#### [WHAT TO WORK ON]
This exercise asks for every line of the material that contains the word "Эффективные".

#### [DATASET RECORDS]

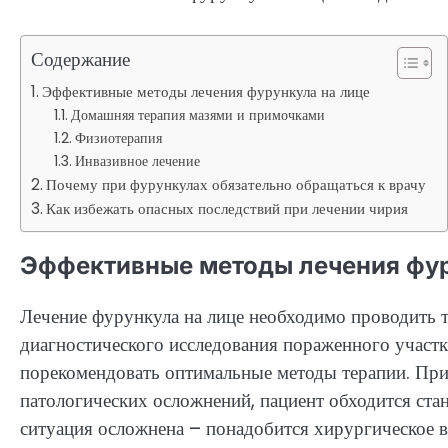
Содержание
Эффективные методы лечения фурункула на лице
Домашняя терапия мазями и примочками
Физиотерапия
Инвазивное лечение
Почему при фурункулах обязательно обращаться к врачу
Как избежать опасных последствий при лечении чирия
Эффективные методы лечения фур
Лечение фурункула на лице необходимо проводить т
диагностического исследования пораженного участк
порекомендовать оптимальные методы терапии. При
патологических осложнений, пациент обходится ст
ситуация осложнена – понадобится хирургическое в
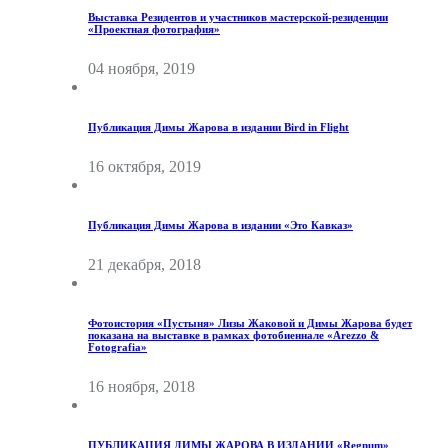
Выставка Резидентов и участников мастерской-резиденции
«Проектная фотография»
04 ноября, 2019
Публикация Димы Жарова в издании Bird in Flight
16 октября, 2019
Публикация Димы Жарова в издании «Это Кавказ»
21 декабря, 2018
Фотоистория «Пустыня» Лизы Жаковой и Димы Жарова будет
показана на выставке в рамках фотобиеннале «Arezzo &
Fotografia»
16 ноября, 2018
ПУБЛИКАЦИЯ ДИМЫ ЖАРОВА В ИЗДАНИИ «Regnum»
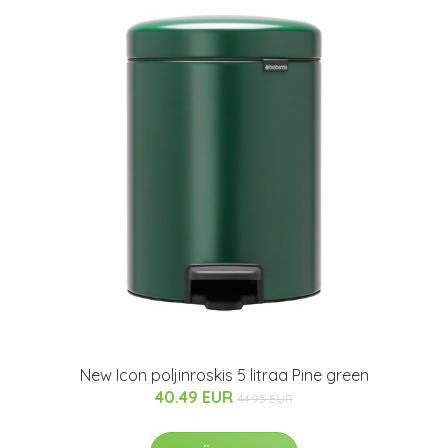
New Icon poljinroskis 5 litraa Pine green
40.49 EUR
44.95 EUR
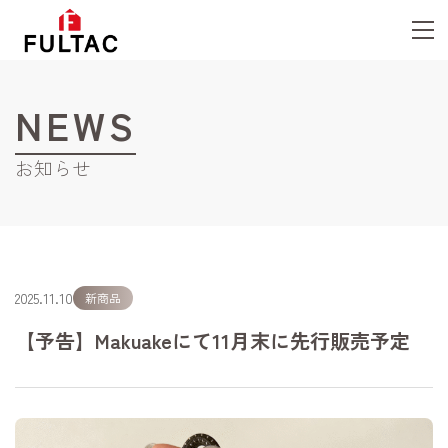
NEWS
お知らせ
2025.11.10
新商品
【予告】Makuakeにて11月末に先行販売予定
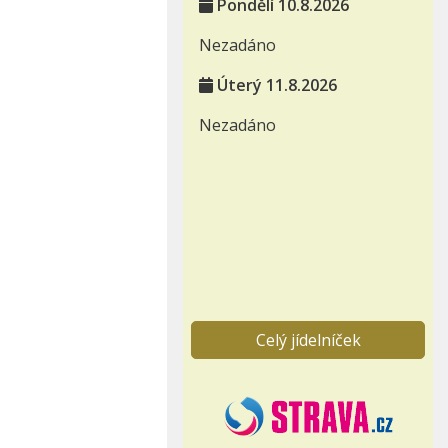
Pondělí 10.8.2026
Nezadáno
Úterý 11.8.2026
Nezadáno
Celý jídelníček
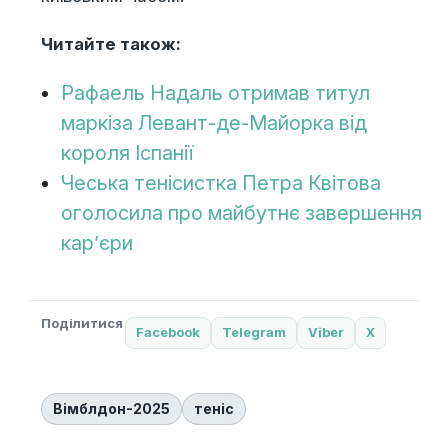
Читайте також:
Рафаель Надаль отримав титул
маркіза Левант-де-Майорка від
короля Іспанії
Чеська тенісистка Петра Квітова
оголосила про майбутнє завершення
кар’єри
Поділитися
Facebook
Telegram
Viber
X
Вімблдон-2025
теніс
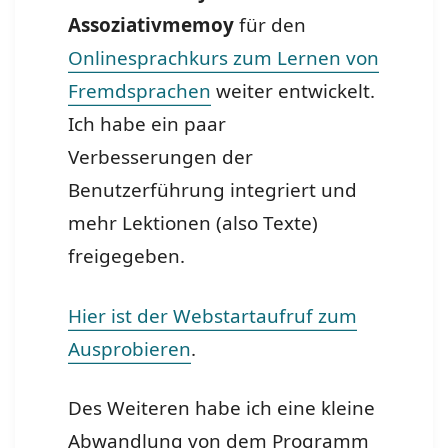
Assoziativmemoy
für den
Onlinesprachkurs zum Lernen von
Fremdsprachen
weiter entwickelt.
Ich habe ein paar
Verbesserungen der
Benutzerführung integriert und
mehr Lektionen (also Texte)
freigegeben.
Hier ist der Webstartaufruf zum
Ausprobieren
.
Des Weiteren habe ich eine kleine
Abwandlung von dem Programm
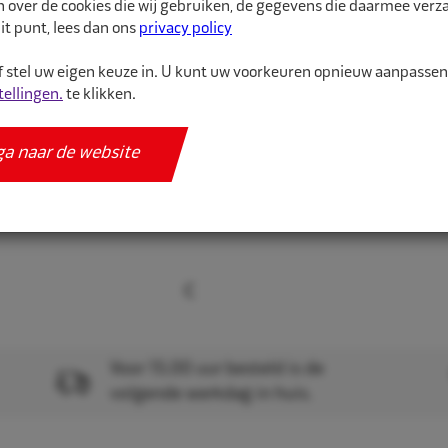
n over de cookies die wij gebruiken, de gegevens die daarmee ver
gelijkmatig in alle richti
it punt, lees dan ons
privacy policy
 stel uw eigen keuze in. U kunt uw voorkeuren opnieuw aanpasse
Meer informatie
tellingen.
te klikken.
Specificaties
ga naar de website
Voor 15.00 uur besteld is de
volgende werkdag in huis.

#### [RESULT OF THE EXERCISE]
Эффективные методы лечения фурункула на лице
Эффективные методы лечения фур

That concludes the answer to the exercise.